(Stored data entries)
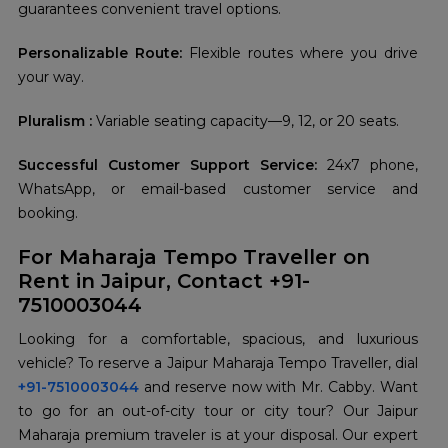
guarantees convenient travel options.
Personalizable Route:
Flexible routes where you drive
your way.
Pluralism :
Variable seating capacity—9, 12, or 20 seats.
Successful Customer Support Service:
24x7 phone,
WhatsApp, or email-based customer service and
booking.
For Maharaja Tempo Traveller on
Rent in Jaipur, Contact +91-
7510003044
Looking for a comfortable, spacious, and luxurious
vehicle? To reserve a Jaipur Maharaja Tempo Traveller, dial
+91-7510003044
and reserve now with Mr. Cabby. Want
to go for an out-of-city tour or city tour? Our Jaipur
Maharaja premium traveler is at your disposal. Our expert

==

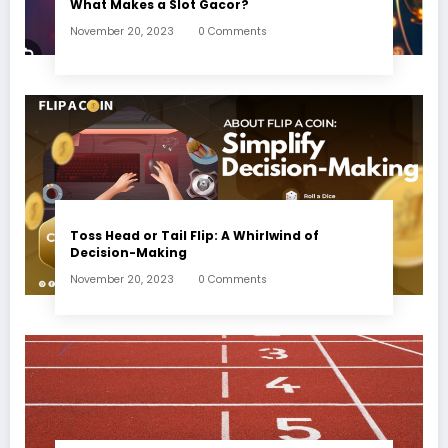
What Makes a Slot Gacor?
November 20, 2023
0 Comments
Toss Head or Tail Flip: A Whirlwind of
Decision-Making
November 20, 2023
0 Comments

== Goal of the exercise ==
List all lines from the entries that include the word "reserve".

== Task response ==
vehicle? To reserve a Jaipur Maharaja Tempo Traveller, dial
and reserve now with Mr. Cabby. Want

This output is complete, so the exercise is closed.